Proprio l'altro giorno, l'analista di Credit Suisse, James Wicklund, ha preparato un report riguardante le vendite di equities del settore energetico della ultime settimane, prestando particolare attenzione al volume e ai proventi di quegli accordi. Da inizio anno, è stata venduta equity del comparto per un controvalore di 9,3 miliardi, contro i 16 miliardi dell'intero 2015. Ora, guardate la tabella a fondo pagina: cosa sono andati a finanziare i proventi di quelle vendite? In gran parte per ripagare il debito, la quasi totalità del quale di natura assicurata!
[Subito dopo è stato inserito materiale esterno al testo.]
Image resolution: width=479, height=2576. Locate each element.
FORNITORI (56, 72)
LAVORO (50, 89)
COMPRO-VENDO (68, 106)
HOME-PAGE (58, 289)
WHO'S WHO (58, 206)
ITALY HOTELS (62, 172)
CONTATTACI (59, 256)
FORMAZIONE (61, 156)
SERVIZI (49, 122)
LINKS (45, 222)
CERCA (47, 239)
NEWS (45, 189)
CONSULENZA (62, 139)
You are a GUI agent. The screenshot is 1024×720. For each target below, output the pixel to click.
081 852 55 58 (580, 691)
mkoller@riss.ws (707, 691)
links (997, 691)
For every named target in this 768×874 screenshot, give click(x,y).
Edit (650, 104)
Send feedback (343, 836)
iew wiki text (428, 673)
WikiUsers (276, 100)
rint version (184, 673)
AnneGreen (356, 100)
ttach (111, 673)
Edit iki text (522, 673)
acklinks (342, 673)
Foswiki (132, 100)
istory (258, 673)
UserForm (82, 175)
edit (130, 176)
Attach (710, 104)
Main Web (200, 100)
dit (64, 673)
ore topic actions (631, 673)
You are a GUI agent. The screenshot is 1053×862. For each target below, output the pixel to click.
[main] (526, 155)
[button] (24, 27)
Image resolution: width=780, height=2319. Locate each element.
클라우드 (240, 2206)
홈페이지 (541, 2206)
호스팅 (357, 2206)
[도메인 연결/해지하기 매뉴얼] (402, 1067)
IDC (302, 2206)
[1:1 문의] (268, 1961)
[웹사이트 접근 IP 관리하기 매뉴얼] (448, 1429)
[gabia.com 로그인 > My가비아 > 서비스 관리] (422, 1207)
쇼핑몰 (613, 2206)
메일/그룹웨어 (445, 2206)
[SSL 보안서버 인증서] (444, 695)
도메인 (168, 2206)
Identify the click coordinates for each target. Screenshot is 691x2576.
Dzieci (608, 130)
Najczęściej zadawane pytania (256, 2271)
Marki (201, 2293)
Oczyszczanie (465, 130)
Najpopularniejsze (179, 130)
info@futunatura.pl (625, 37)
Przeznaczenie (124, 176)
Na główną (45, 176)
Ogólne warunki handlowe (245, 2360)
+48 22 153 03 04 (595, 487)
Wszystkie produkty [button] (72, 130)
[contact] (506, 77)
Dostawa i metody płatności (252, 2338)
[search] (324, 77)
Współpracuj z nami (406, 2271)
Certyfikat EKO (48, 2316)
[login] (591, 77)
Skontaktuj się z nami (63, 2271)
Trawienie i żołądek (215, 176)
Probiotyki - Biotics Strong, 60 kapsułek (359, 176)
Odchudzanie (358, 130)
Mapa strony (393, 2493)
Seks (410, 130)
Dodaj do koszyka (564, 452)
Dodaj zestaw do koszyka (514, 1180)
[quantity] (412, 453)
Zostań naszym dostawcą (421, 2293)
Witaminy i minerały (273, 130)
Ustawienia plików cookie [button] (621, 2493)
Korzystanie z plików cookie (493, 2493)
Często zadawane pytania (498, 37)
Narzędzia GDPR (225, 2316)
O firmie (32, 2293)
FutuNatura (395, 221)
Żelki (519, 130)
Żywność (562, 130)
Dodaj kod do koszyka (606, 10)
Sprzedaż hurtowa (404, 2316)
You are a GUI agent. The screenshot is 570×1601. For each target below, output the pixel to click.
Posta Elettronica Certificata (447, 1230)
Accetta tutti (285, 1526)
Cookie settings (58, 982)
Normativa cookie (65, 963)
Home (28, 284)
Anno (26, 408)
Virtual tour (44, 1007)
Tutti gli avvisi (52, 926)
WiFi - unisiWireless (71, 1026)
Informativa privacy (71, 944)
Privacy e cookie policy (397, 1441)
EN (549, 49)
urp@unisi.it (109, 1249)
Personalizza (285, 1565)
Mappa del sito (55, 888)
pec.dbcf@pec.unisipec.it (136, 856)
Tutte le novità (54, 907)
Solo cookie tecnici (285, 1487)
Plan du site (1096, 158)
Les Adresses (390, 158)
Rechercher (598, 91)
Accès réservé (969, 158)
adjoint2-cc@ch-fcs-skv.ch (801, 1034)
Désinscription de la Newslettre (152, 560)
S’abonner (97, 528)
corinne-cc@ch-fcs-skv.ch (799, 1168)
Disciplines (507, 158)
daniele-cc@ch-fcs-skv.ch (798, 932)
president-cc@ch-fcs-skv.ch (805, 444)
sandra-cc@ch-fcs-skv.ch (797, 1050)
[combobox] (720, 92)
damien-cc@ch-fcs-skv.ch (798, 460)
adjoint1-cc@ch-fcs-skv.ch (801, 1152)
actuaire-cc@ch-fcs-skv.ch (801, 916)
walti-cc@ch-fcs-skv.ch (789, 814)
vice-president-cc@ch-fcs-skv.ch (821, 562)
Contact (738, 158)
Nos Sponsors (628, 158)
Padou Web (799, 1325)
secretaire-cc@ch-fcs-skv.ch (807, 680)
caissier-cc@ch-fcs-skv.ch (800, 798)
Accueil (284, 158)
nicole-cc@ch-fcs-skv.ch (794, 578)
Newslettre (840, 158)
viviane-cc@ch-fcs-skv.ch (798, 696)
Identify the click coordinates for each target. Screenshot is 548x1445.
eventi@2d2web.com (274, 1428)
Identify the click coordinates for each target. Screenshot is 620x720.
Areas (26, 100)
E, solo in alcuni casi, a finanziare investimenti fissi, il cosiddetto CapEx ma non pensiate che quest'ultima destinazione d'uso sia solo positiva, perché spesso sono riconversioni legate alla volontà di abbandonare o ridimensionare il proprio coinvolgimento nel settore shale, dinamiche che porteranno certamente con sé tagli occupazionali. 

Attenzione, quindi: chi sta comprando equity o debito di quelle aziende non fa altro che garantire una via di fuga con pagamento in pieno alle banche creditrici, le quali hanno utilizzato la loro esposizione come ricatto prima (verso l'azienda debitrice) e richiamo per le allodole dopo (verso gli investitori ingolositi). E rischia di perdere il 100% del suo denaro. Benvenuti nel libero mercato.